Yılmaz, gelir dağılımına da değinerek, insan odaklı büyüme ve kalkınma stratejilerinin olduğunu vurguladı. Yılmaz, “Büyümenin nimetlerini bütün toplumsal kesimlere yaymak istiyoruz. Buna da kapsayıcı büyüme diyoruz. Önümüzdeki süreçlerde enflasyonu düşürdüğümüz ve istikrarlı şekilde büyüdüğümüz ortamda ortaya çıkacak imkanlarımızı iki temel amaç için kullanacağız. Birisi ekonomimizin katma değerini yükseltici, reel sektörü destekleyici politikalar. İkincisi sosyal bünyemizi güçlendirici, sosyal refahı artırıcı adımlar. Özellikle bu deprem yükü de hafifledikçe bu önceliklerimize daha fazla yoğunlaşacağız. Bundan hiç kimsenin bir tereddüdü olmasın.” ifadelerini kullandı.
Enflasyonu düşürmenin gelir dağılımını da iyileştirici faktör olduğunu belirten Yılmaz, enflasyonun gelir dağılımını bozduğunu, dar ve sabit gelirler üzerinde daha fazla yük oluşturduğunu kaydetti. Yılmaz, istihdamın da gelir dağılımı açısından önemine değinerek, vergileri ve harcamaları yaparken de dar gelirli kesimleri, geniş kesimleri gözeten anlayışla hareket ettiklerini, bunun da gelir dağılıma etkilerini göreceklerini vurguladı.
“Geliri yüksek kesimlere prensip olarak sübvansiyon vermememiz lazım. Bunun yerine dar ve orta gelirli kesimleri hedeflememiz gerekli.” diyen Yılmaz, gelecek dönemde devlet desteklerini dar gelirli kesimlere odaklamanın genel politikaları olacağını söyledi.
“Türkiye düşük KKM ile karşı karşıya”
Yılmaz, “Kur korumalı mevduat, geçen yıl ortalarında 125-126 milyar dolardı, bugün 50 milyar doların altına geldi. Türkiye düşük KKM ile karşı karşıya.” diye konuştu.
Cumhurbaşkanı Yardımcısı Yılmaz, yeni yatırımlarn kesinlikle duyulacağına inandığını ve uluslararası doğrudan yatırımlarda Türkiye’nin payını yüzde 1,5’e yükseltmek istediklerini belirtti.
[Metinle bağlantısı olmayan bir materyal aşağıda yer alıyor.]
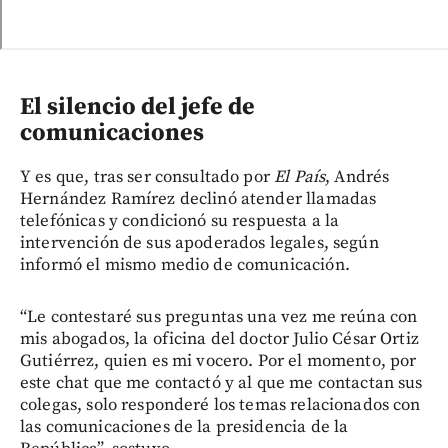
El silencio del jefe de
comunicaciones
Y es que, tras ser consultado por
El País
, Andrés
Hernández Ramírez declinó atender llamadas
telefónicas y condicionó su respuesta a la
intervención de sus apoderados legales, según
informó el mismo medio de comunicación.
“Le contestaré sus preguntas una vez me reúna con
mis abogados, la oficina del doctor Julio César Ortiz
Gutiérrez, quien es mi vocero. Por el momento, por
este chat que me contactó y al que me contactan sus
colegas, solo responderé los temas relacionados con
las comunicaciones de la presidencia de la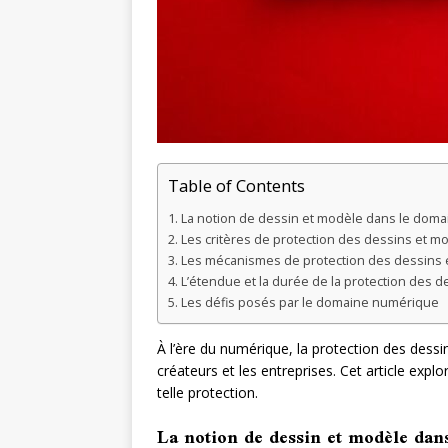
Table of Contents
La notion de dessin et modèle dans le dom
Les critères de protection des dessins et 
Les mécanismes de protection des dessins
L’étendue et la durée de la protection des
Les défis posés par le domaine numérique
À l’ère du numérique, la protection des dess
créateurs et les entreprises. Cet article exp
telle protection.
La notion de dessin et modèle da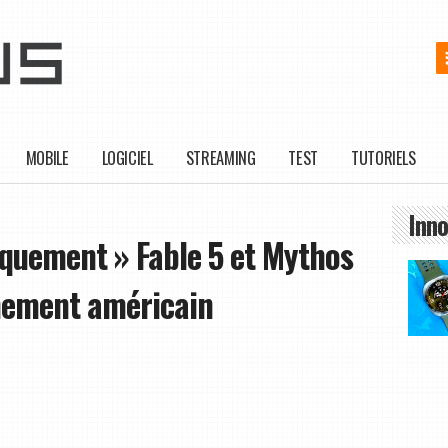
MOBILE
LOGICIEL
STREAMING
TEST
TUTORIELS
Inno
squement » Fable 5 et Mythos
rnement américain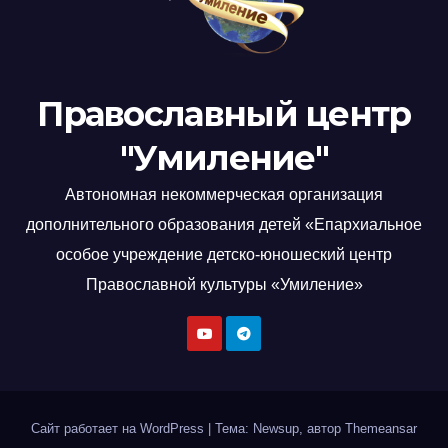
Православный центр
"Умиление"
Автономная некоммерческая организация
дополнительного образования детей «Епархиальное
особое учреждение детско-юношеский центр
Православной культуры «Умиление»
Сайт работает на WordPress
|
Тема: Newsup, автор
Themeansar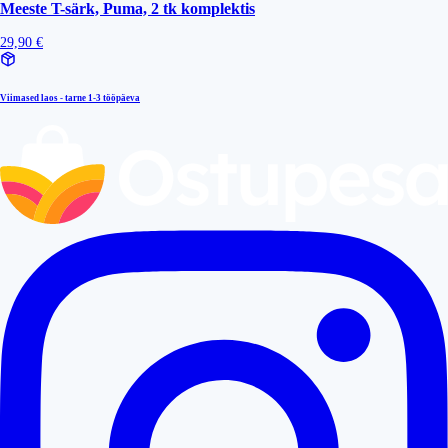
Meeste T-särk, Puma, 2 tk komplektis
29,90 €
Viimased laos - tarne
1-3 tööpäeva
Yılmaz, “Kredi derecelendirme kuruluşları, not vermiş, vermemiş, onların bileceği şey. Biz riskleri azaltıp, bünyemizi sağlamlaştırıp yola devam edeceğiz” dedi.
Yılmaz, “Emeklilerimize yüzde 41,5 enflasyon beklediğimiz bir yılda bunun 2 katı kadar artış sağladık. İmkanlar oluştukça yanlarında olmaya devam edeceğiz” diye konuştu.